Supplied data Start Marker

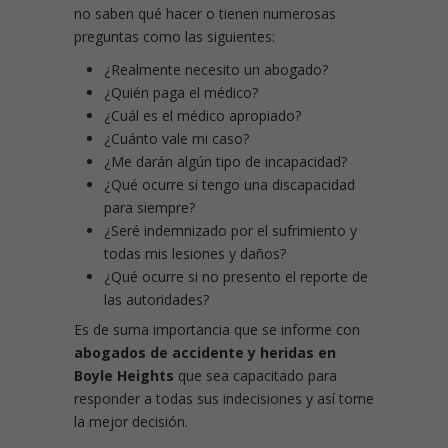
no saben qué hacer o tienen numerosas
preguntas como las siguientes:
¿Realmente necesito un abogado?
¿Quién paga el médico?
¿Cuál es el médico apropiado?
¿Cuánto vale mi caso?
¿Me darán algún tipo de incapacidad?
¿Qué ocurre si tengo una discapacidad
para siempre?
¿Seré indemnizado por el sufrimiento y
todas mis lesiones y daños?
¿Qué ocurre si no presento el reporte de
las autoridades?
Es de suma importancia que se informe con
abogados de accidente y heridas en
Boyle Heights
que sea capacitado para
responder a todas sus indecisiones y así tome
la mejor decisión.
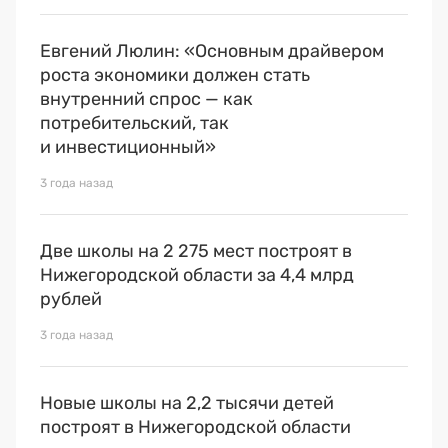
Евгений Люлин: «Основным драйвером
роста экономики должен стать
внутренний спрос — как
потребительский, так
и инвестиционный»
3 года назад
Две школы на 2 275 мест построят в
Нижегородской области за 4,4 млрд
рублей
3 года назад
Новые школы на 2,2 тысячи детей
построят в Нижегородской области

Supplied data End Marker

Where a line above contains the word "Нижегородской", show that line.

Нижегородской области за 4,4 млрд
построят в Нижегородской области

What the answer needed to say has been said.